Problem requirements
Would you return, word for word, the lines of the data below from the line with "Image resolution: width=1033, height=720." through the line with "4313 2001-09-13 13:35", and no others?

Provided records

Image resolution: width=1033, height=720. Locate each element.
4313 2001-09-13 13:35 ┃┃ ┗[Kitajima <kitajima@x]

--

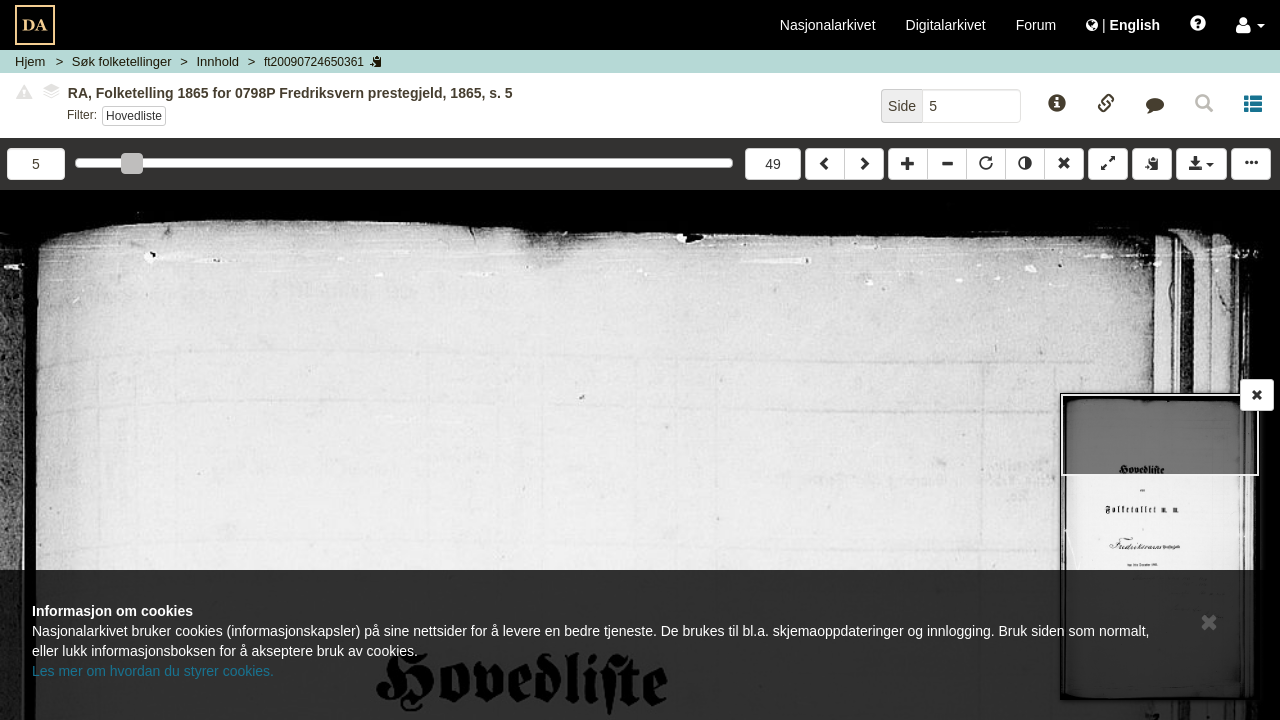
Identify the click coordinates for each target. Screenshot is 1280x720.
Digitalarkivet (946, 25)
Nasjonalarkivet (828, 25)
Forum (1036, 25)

Output below
Image resolution: width=1033, height=720. Locate each element.
4313 2001-09-13 13:35 ┃┃ ┗[Kitajima <kitajima@x]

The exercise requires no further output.